Insecticide resistance is weakening the protective effect of bed nets against malaria.


Fungus with a venom gene could be new mosquito killer

In the 1980s, the village of Soumousso in Burkina Faso helped launch one of the most powerful weapons against malaria: insecticide-treated bed nets, which had early field trials there and went on to save millions of lives. But as mosquitoes developed resistance to widely used insecticides, the nets lost some of their power. Now, researchers are hoping the village can help make history again by testing a new counter-measure: a genetically modified (GM) fungus that kills malaria-carrying mosquitoes. In tests in a 600-square-meter structure in Soumousso called the MosquitoSphere—built like greenhouse but with mosquito netting instead of glass—the fungus eliminated 99% of the mosquitoes within a month, scientists report in this issue of Science.

"To be able to clear insecticide-resistant mosquitoes to this level is amazing," says entomologist Marit Farenhorst of In2Care, a mosquito control company in Wageningen, the Netherlands. But Farenhorst, who was not involved in the study, emphasizes that the fungus is a long way from real-world use. Because it is genetically modified to make it more lethal, it could face steep regulatory obstacles. The fungus also has clear advantages, however: It spares insects other than mosquitoes, and because it doesn't survive long in sunlight, it's unlikely to spread outside the building interiors where it would be applied.

Fungi naturally infect a variety of insects, consuming the host's tissues in order to reproduce, and they have been used for decades to control a wide variety of crop pests. In 2005, researchers tested a fungus called Metarhizium in test huts in Tanzania and found that it killed malaria-transmitting mosquitoes. But it did so slowly, and many infected mosquitoes survived long enough to transmit malaria. It was also difficult to ensure mosquitoes picked up a lethal dose of spores.

Since then, researchers have tested dozens of different fungal strains against disease-carrying mosquitoes, but none was effective enough to pass muster. So researchers from the University of Maryland (UMD) in College Park and the Research Institute of Health Sciences & Centre Muraz in Bobo-Dioulasso, Burkina Faso, endowed a strain called M. pingshaense with a gene for a toxin isolated from spider venom that turns on when it contacts hemolymph, the insect version of blood. In the lab, the team showed its creation could kill mosquitoes faster and that just one or two spores could cause a lethal infection. "But it's hard to replicate the complexities of nature in the lab," says UMD entomologist Brian Lovett, who helped lead the study.

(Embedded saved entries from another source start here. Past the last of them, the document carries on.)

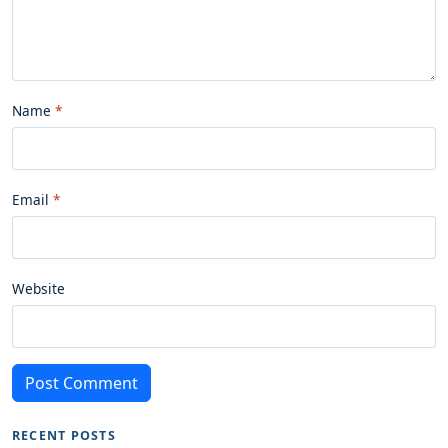
Name
Email
Website
Post Comment
RECENT POSTS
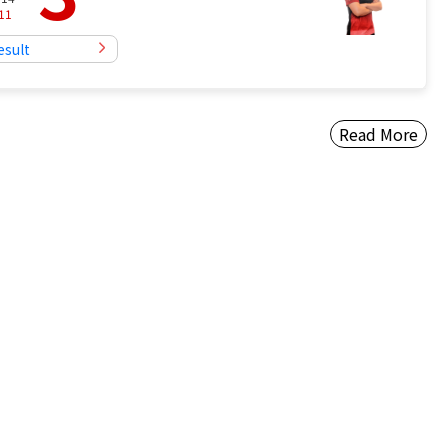
11
esult
Read More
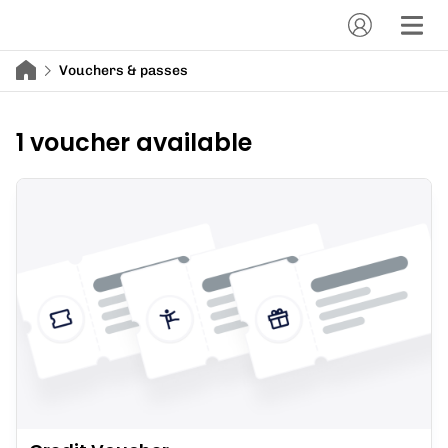
Vouchers & passes
1 voucher available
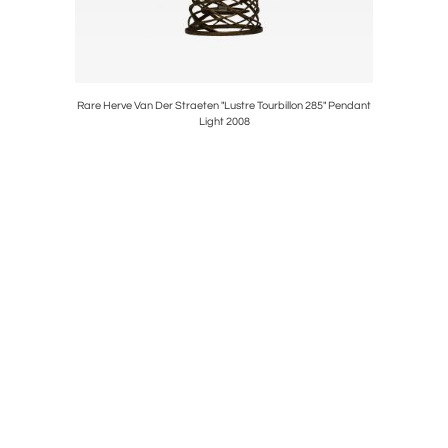
son" Dining
Rare Herve Van Der Straeten "Lustre Tourbillon 285" Pendant
Philip an
Light 2008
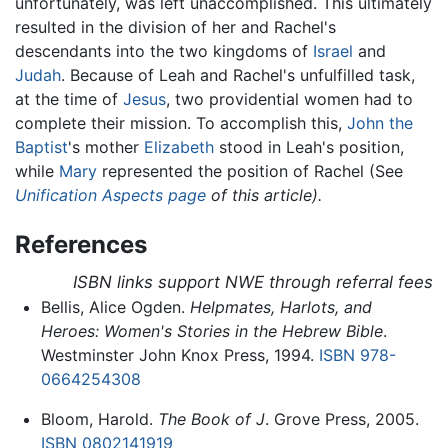
unfortunately, was left unaccomplished. This ultimately
resulted in the division of her and Rachel's
descendants into the two kingdoms of
Israel
and
Judah
. Because of Leah and Rachel's unfulfilled task,
at the time of
Jesus
, two providential women had to
complete their mission. To accomplish this,
John the
Baptist
's mother
Elizabeth
stood in Leah's position,
while
Mary
represented the position of Rachel (See
Unification Aspects
page
of this article).
References
ISBN links support NWE through referral fees
Bellis, Alice Ogden.
Helpmates, Harlots, and
Heroes: Women's Stories in the Hebrew Bible
.
Westminster John Knox Press, 1994.
ISBN 978-
0664254308
Bloom, Harold.
The Book of J
. Grove Press, 2005.
ISBN 0802141919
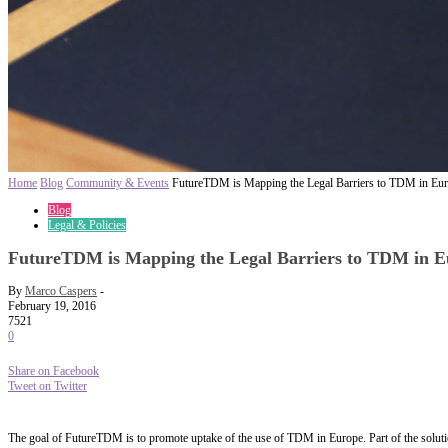
Home
Blog
Community & Events
FutureTDM is Mapping the Legal Barriers to TDM in Eu
Blog
Legal & Policies
FutureTDM is Mapping the Legal Barriers to TDM in E
By
Marco Caspers
-
February 19, 2016
7521
0
Share on Facebook
Tweet on Twitter
The goal of FutureTDM is to promote uptake of the use of TDM in Europe. Part of the solutio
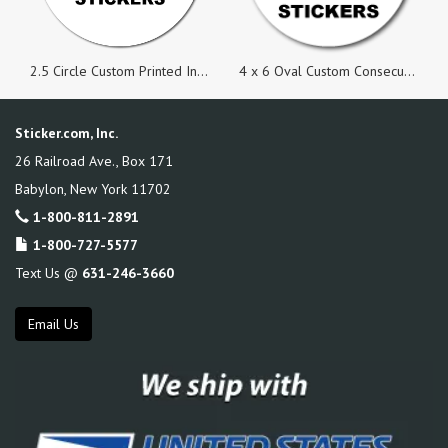
2.5 Circle Custom Printed Inside Parking Permit Numbered Static Cling Stickers
4 x 6 Oval Custom Consecutive Numbered Stickers
Sticker.com, Inc.
26 Railroad Ave., Box 171
Babylon
,
New York
11702
1-800-811-2891
1-800-727-5577
Text Us @
631-246-3660
Email Us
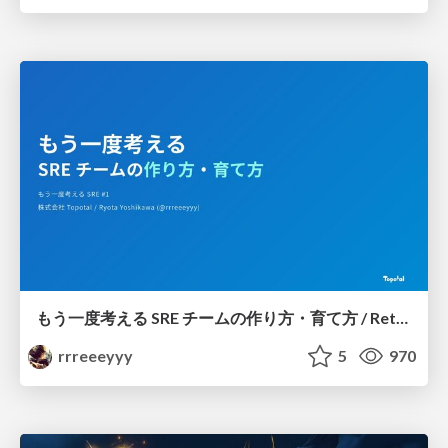
もう一度考える SRE チームの作り方・育て方 / Rethinking SRE #1: Building and Growing SRE Teams
rrreeeyyy
5
970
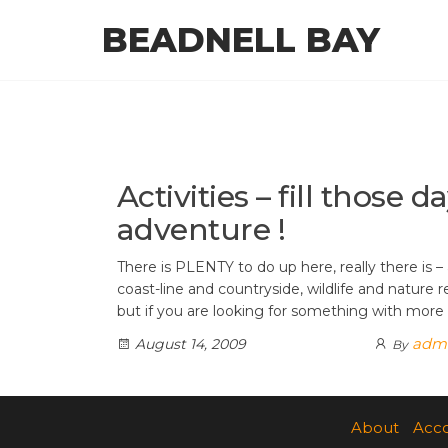
Skip
BEADNELL BAY
to
the
content
Activities – fill those d
adventure !
There is PLENTY to do up here, really there is – 
coast-line and countryside, wildlife and nature r
but if you are looking for something with more
adm
August 14, 2009
By
About
Acc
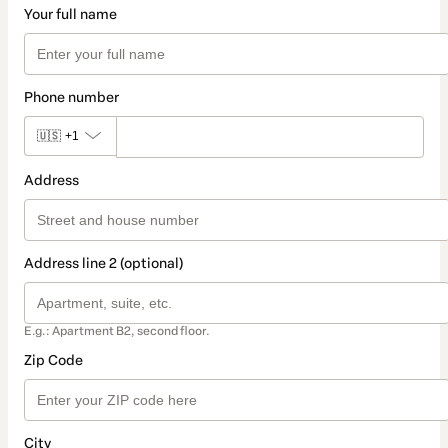
Your full name
Phone number
🇺🇸
+1
Address
Address line 2 (optional)
E.g.: Apartment B2, second floor.
Zip Code
City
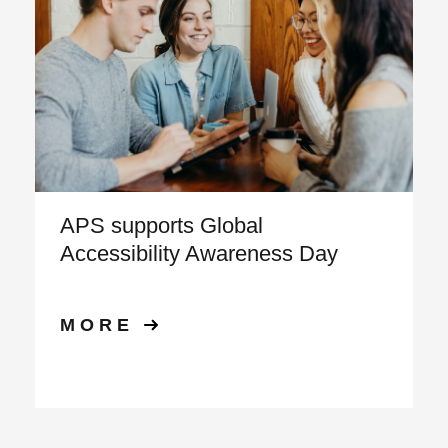
APS supports Global
Accessibility Awareness Day
MORE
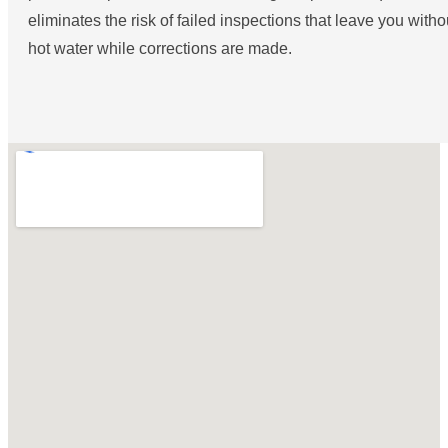
eliminates the risk of failed inspections that leave you witho
hot water while corrections are made.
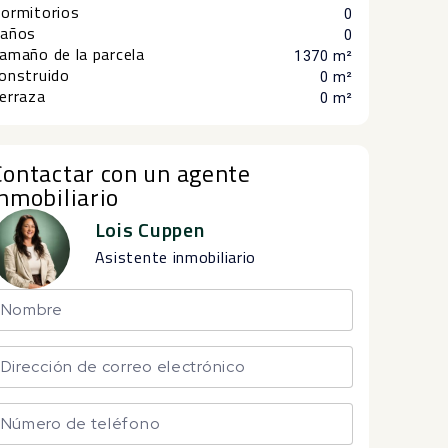
ormitorios
0
años
0
amaño de la parcela
1370 m²
onstruido
0 m²
erraza
0 m²
Contactar con un agente
inmobiliario
Lois Cuppen
Asistente inmobiliario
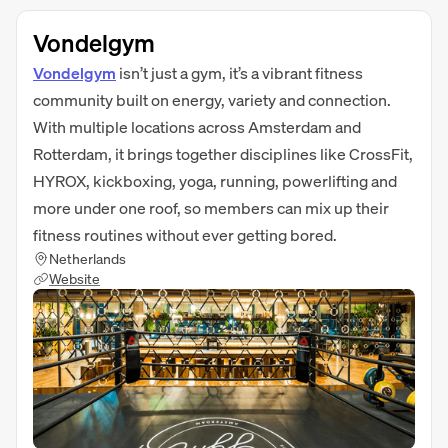
Vondelgym
Vondelgym
isn’t just a gym, it’s a vibrant fitness
community built on energy, variety and connection.
With multiple locations across Amsterdam and
Rotterdam, it brings together disciplines like CrossFit,
HYROX, kickboxing, yoga, running, powerlifting and
more under one roof, so members can mix up their
fitness routines without ever getting bored.
Netherlands
Website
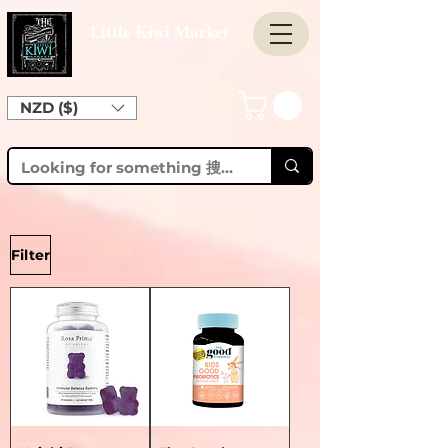
Little Kiwi Market
NZD ($)
Filter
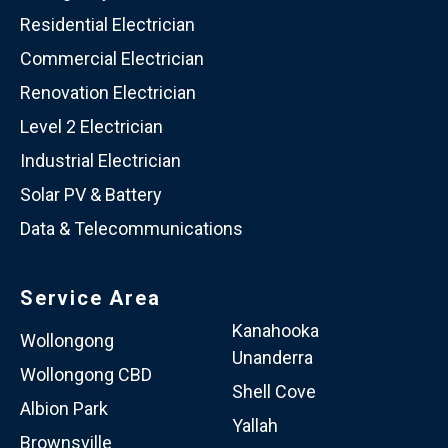
Residential Electrician
Commercial Electrician
Renovation Electrician
Level 2 Electrician
Industrial Electrician
Solar PV & Battery
Data & Telecommunications
Service Area
Kanahooka
Wollongong
Unanderra
Wollongong CBD
Shell Cove
Albion Park
Yallah
Brownsville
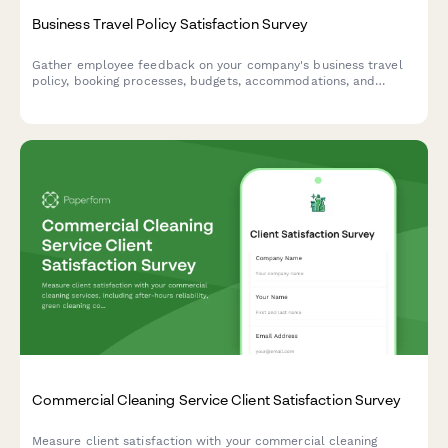
Business Travel Policy Satisfaction Survey
Gather employee feedback on your company's business travel
policy, booking processes, budgets, accommodations, and
reimbursement procedures to improve the travel experience.
Commercial Cleaning Service Client Satisfaction Survey
Measure client satisfaction with your commercial cleaning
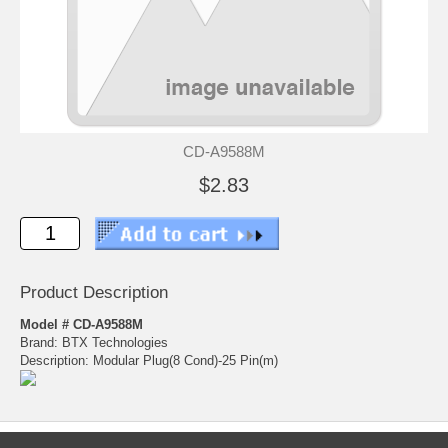
CD-A9588M
$2.83
Product Description
Model # CD-A9588M
Brand: BTX Technologies
Description: Modular Plug(8 Cond)-25 Pin(m)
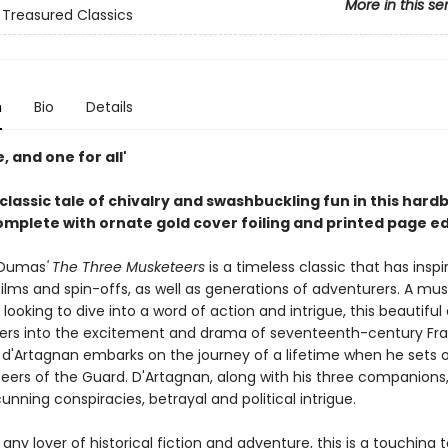
More in this se
 Treasured Classics
n
Bio
Details
e, and one for all'
 classic tale of chivalry and swashbuckling fun in this hard
complete with ornate
gold cover foiling and printed page e
 Dumas
' The Three Musketeers
is a timeless classic that has inspi
films and spin-offs, as well as generations of adventurers. A mu
looking to dive into a word of action and intrigue, this beautiful e
ers into the excitement and drama of seventeenth-century Fr
 d'Artagnan embarks on the journey of a lifetime when he sets o
eers of the Guard. D'Artagnan, along with his three companions
unning conspiracies, betrayal and political intrigue.
 any lover of historical fiction and adventure, this is a touching t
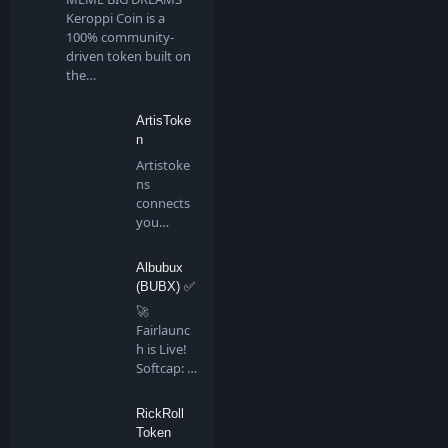
Keroppi Coin is a
100% community-
driven token built on
the…
ArtisToke
n
Artistoke
ns
connects
you
directly to
all artis…
Albubux
(BUBX) ✅
🚀
Fairlaunc
h is Live!
Softcap: 4
BNB…
RickRoll
Token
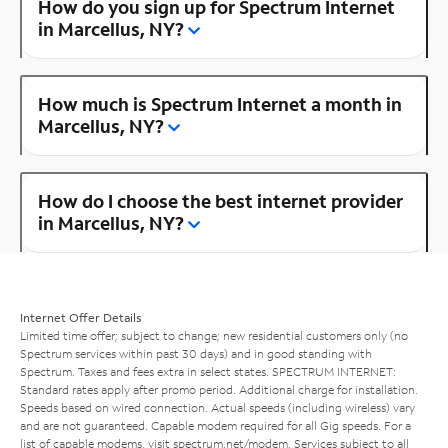
How do you sign up for Spectrum Internet
in Marcellus, NY?
How much is Spectrum Internet a month in
Marcellus, NY?
How do I choose the best internet provider
in Marcellus, NY?
Internet Offer Details
Limited time offer; subject to change; new residential customers only (no
Spectrum services within past 30 days) and in good standing with
Spectrum. Taxes and fees extra in select states. SPECTRUM INTERNET:
Standard rates apply after promo period. Additional charge for installation.
Speeds based on wired connection. Actual speeds (including wireless) vary
and are not guaranteed. Capable modem required for all Gig speeds. For a
list of capable modems, visit
spectrum.net/modem
. Services subject to all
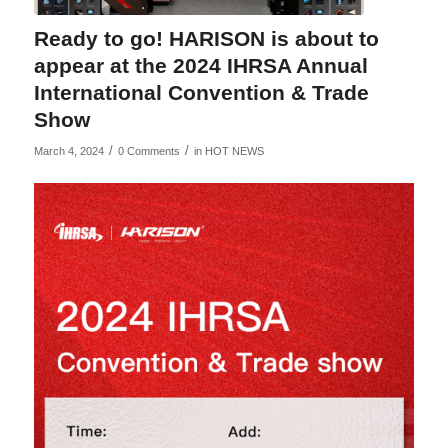
Ready to go! HARISON is about to
appear at the 2024 IHRSA Annual
International Convention & Trade
Show
/
/
March 4, 2024
0 Comments
in
HOT NEWS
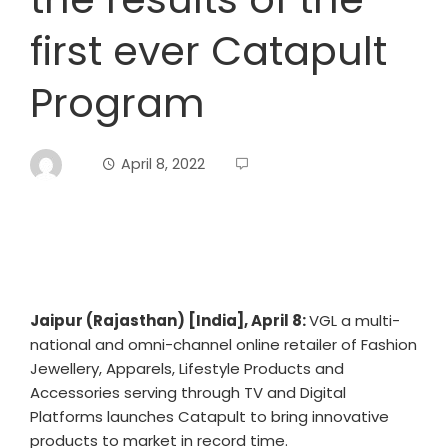
first ever Catapult
Program
April 8, 2022
Jaipur (Rajasthan) [India], April 8:
VGL a multi-
national and omni-channel online retailer of Fashion
Jewellery, Apparels, Lifestyle Products and
Accessories serving through TV and Digital
Platforms launches Catapult to bring innovative
products to market in record time.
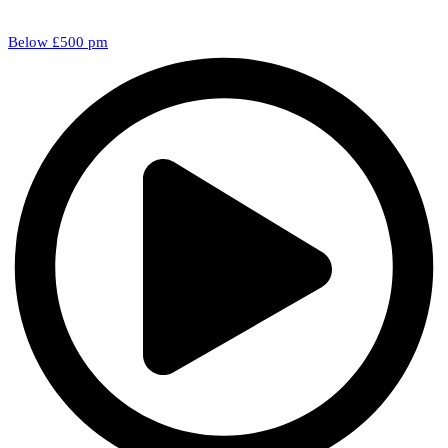
Below £500 pm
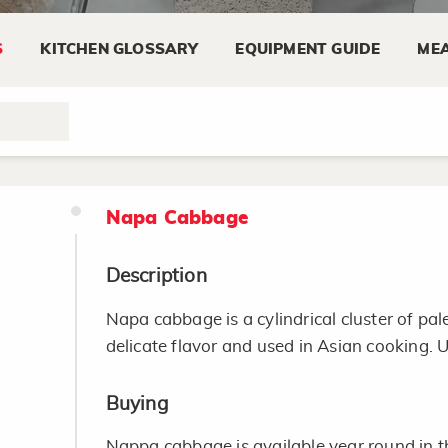
Smaller leaves and stalks are tenderer and
S
KITCHEN GLOSSARY
EQUIPMENT GUIDE
MEA
young. Tender greens need to be cooked on
Some greens are quite seasonal and a large
markets during the summer.
Napa Cabbage
Description
Napa cabbage is a cylindrical cluster of pale
delicate flavor and used in Asian cooking. 
Buying
Nappa cabbage is available year round in t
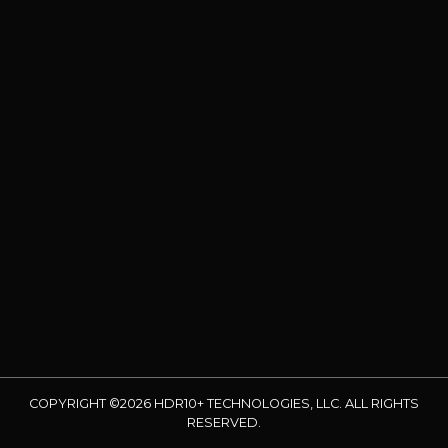
COPYRIGHT ©2026 HDR10+ TECHNOLOGIES, LLC. ALL RIGHTS
RESERVED.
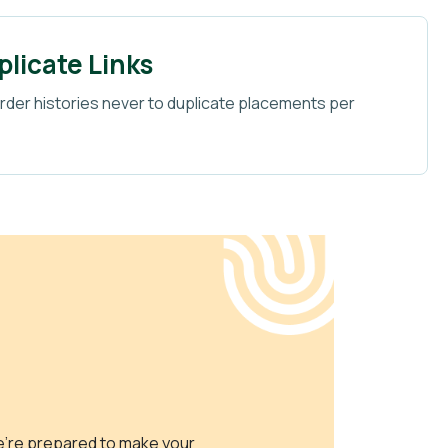
licate Links
der histories never to duplicate placements per
e’re prepared to make your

Burkina Faso was a promising place for a field test: Unlike many countries in Africa, it has an established system to evaluate and approve the use of GM organisms. It also has one of the highest rates of malaria in the world, and insecticide-resistant mosquitoes are widespread. For those and other reasons, the U.S. National Institutes of Health funded the MosquitoSphere, which is specifically designed to test GM organisms.

The researchers cooperated with local residents to collect insecticide-resistant larvae from shallow pools and raised them to adulthood inside the facility. After biting, the female mosquitoes prefer to rest on a dark-colored surface, so the team mixed the fungus in locally produced sesame oil and spread the oil on black cotton sheets, which they hung in the sphere's test compartments.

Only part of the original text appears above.